Many animals have special diets. Bearded dragon lizards need ten crickets a day, wrote Christopher Ingraham for the January 1 Washington Post when his family got one as a pet. Rabbits need a lot of hay and fresh greens.
Some pets are not safe for children under age five. Some animals may need specialized veterinary care that many vets cannot provide. Some animals need specialty equipment, like heat lamps or humidifiers. Some need to climb; some need to burrow.

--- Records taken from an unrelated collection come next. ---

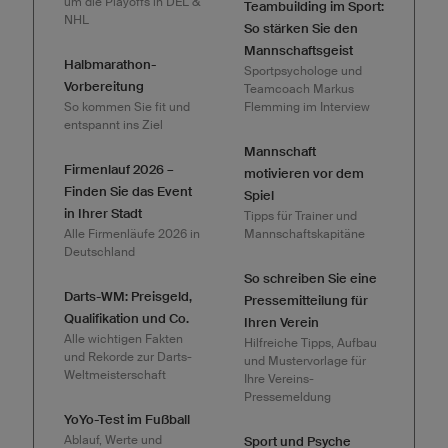
um die Playoffs in DEL &
Teambuilding im Sport:
NHL
So stärken Sie den
Mannschaftsgeist
Halbmarathon-
Sportpsychologe und
Vorbereitung
Teamcoach Markus
So kommen Sie fit und
Flemming im Interview
entspannt ins Ziel
Mannschaft
Firmenlauf 2026 –
motivieren vor dem
Finden Sie das Event
Spiel
in Ihrer Stadt
Tipps für Trainer und
Alle Firmenläufe 2026 in
Mannschaftskapitäne
Deutschland
So schreiben Sie eine
Darts-WM: Preisgeld,
Pressemitteilung für
Qualifikation und Co.
Ihren Verein
Alle wichtigen Fakten
Hilfreiche Tipps, Aufbau
und Rekorde zur Darts-
und Mustervorlage für
Weltmeisterschaft
Ihre Vereins-
Pressemeldung
YoYo-Test im Fußball
Ablauf, Werte und
Sport und Psyche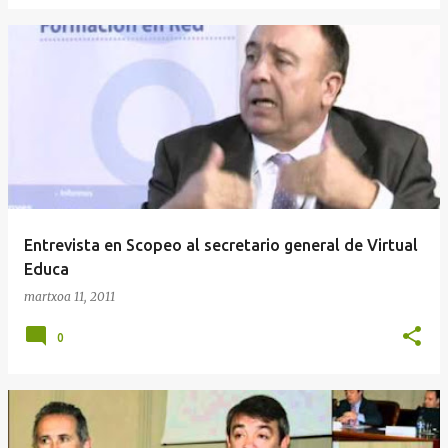
Entrevista en Scopeo al secretario general de Virtual
Educa
martxoa 11, 2011
0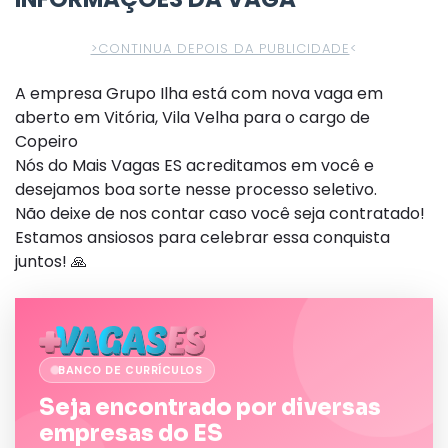
>CONTINUA DEPOIS DA PUBLICIDADE
<
A empresa Grupo Ilha está com nova vaga em
aberto em Vitória, Vila Velha para o cargo de
Copeiro
Nós do Mais Vagas ES acreditamos em você e
desejamos boa sorte nesse processo seletivo.
Não deixe de nos contar caso você seja contratado!
Estamos ansiosos para celebrar essa conquista
juntos! 🙏
BANCO DE CURRÍCULOS
Seja encontrado por diversas
empresas do ES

Novotny counsels, “When considering adding a new pet to your family, it’s really important to do some research into that animal’s lifespan and what the animal will need to live a long, healthy life: what type of cage, tank, or enclosure is best for them; any specialized equipment such as heat lamps for reptiles; their dietary requirements; the frequency and type of veterinary care; and what they need in terms of enrichment and interaction with you.”
Busey urges prospective pet owners to understand “the personality of the pet. Is he hyper? Would he require lots of attention like walks? Is he scared? Does he have separation anxiety, especially if he is young?” And she adds, “Our shelters and rescues are filled with pets whose owners did not do research on what kind of animal would be good for them and it is the animal who suffers.”
Wildlife Should Stay Wild
Many people are tempted to try to help injured wildlife like birds, squirrels, and foxes. “More often than not, handling injured, sick, or orphaned wildlife can do more harm than good,” says the Virginia Department of Game and Inland Fisheries’ website. “Although our intentions are well-meaning, human interaction with wildlife should always be kept to a minimum. Humans often misinterpret normal wildlife behavior as abnormal and may unnecessarily disturb and stress wild animals by attempting to catch them.”

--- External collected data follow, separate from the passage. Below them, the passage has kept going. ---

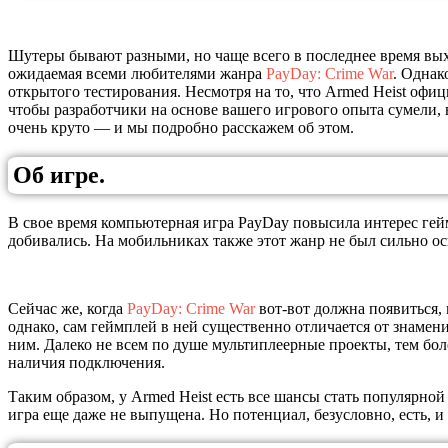
Шутеры бывают разными, но чаще всего в последнее время вы
ожидаемая всеми любителями жанра
PayDay: Crime War
. Однак
открытого тестирования. Несмотря на то, что Armed Heist офи
чтобы разработчики на основе вашего игрового опыта сумели, 
очень круто — и мы подробно расскажем об этом.
Об игре.
В свое время компьютерная игра PayDay повысила интерес гейм
добивались. На мобильниках также этот жанр не был сильно о
Сейчас же, когда
PayDay: Crime War
вот-вот должна появиться, 
однако, сам геймплей в ней существенно отличается от знамен
ним. Далеко не всем по душе мультиплеерные проекты, тем бол
наличия подключения.
Таким образом, у Armed Heist есть все шансы стать популярной
игра еще даже не выпущена. Но потенциал, безусловно, есть, и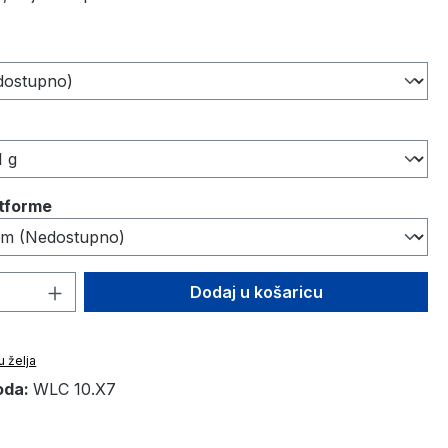
atforme
 proizvoda: Unesite željenu količinu ili
Dodaj u košaricu
u želja
oda:
WLC 10.X7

And wildlife biologists say, do not feed ducks, geese, raccoons, squirrels, foxes, or deer. Human food is not good for most wild animals. If wild animals become acclimated to people, they can harm humans and pets. They can lose their natural wariness.
The bottom line: Keep wildlife wild. “Wildlife has a place and that place is in the wild,” says Shirl Dresser with the Virginia Department of Game and Inland Fisheries.
So what happened to the Argentine tegus? They found a home with Reptiles Alive, a local organization that conducts live animal programs.